NET KAYIP BİN 479 TL
Yılın birinci beş ayında net 4 bin lira fiyat geliri elde eden çalışanın fiyatı mayısta net 3 bin 868 liraya, temmuz, ağustos, eylül, ekim ve kasım aylarında net 3 bin 778 liraya, aralıkta ise 3 bin 761 liraya düşüyor. Bu niçinle personel yılın toplamı prestijiyle yüzde 20’lik ve yüzde 27’lik vergi dilimlerine dahil olduğu için net 1479 lira gelir kaybına uğruyor. Kelam konusu gelir kaybı daha yüksek fiyat alan çalışanlar için geçerli olduğu üzere, taban fiyat alan evli ve çocuklu çalışanlar için de geçerli.
“İŞÇİLERİN UĞRADIKLARI GELİR KAYIPLARININ ÖNÜNE GEÇİLMELİ”
Düşük gelirlilerin vergi dilimlerinden kaynaklanan kayıpları bu bireylerin başta temel ve zarurî harcama kalemleri olmak üzere minimum ömür standartlarına direkt etkiliyor.

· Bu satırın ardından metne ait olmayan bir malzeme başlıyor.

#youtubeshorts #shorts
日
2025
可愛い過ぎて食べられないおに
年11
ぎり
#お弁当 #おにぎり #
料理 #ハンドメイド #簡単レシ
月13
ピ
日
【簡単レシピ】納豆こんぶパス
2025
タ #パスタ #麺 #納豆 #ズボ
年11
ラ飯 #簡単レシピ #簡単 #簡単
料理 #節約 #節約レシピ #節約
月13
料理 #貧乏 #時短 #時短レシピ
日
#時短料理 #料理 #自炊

Gelir Vergisi’nde ücretliler lehine bir ayrım yapılması bu bakımdan olumlu sonuç verecektir. Vergi, kamu yükümlülüklerini vatandaşlar içinde eşit, adil, hakkaniyete uygun formda dağıttığı ölçüde demokratiktir. Toplumsal hukuk devleti prensibinin gereği olarak devlet vergi adaletinin gerçekleştirilmesi yoluyla toplumsal adaleti, toplumsal faydası sağlamak, ekonomik ve toplumsal dengeyi oluşturmakla vazifelidir. Bu niçinle, çalışanların fiyat gelirleri tarafından mevzuatımızda öngörülen vergi yükümlülüklerinin azaltılması, emekçilerin fiyat gelirleri vergi oranının indirilmesi ve muhakkak bir orana sabitlenerek uygulanması uygun olacaktır. Emekçilerin uğradıkları gelir kayıplarının önüne geçilmesi ve vergi adaletinin sağlanması için gerekli mevzuat değişikliklerinin yapılmasını istiyoruz.”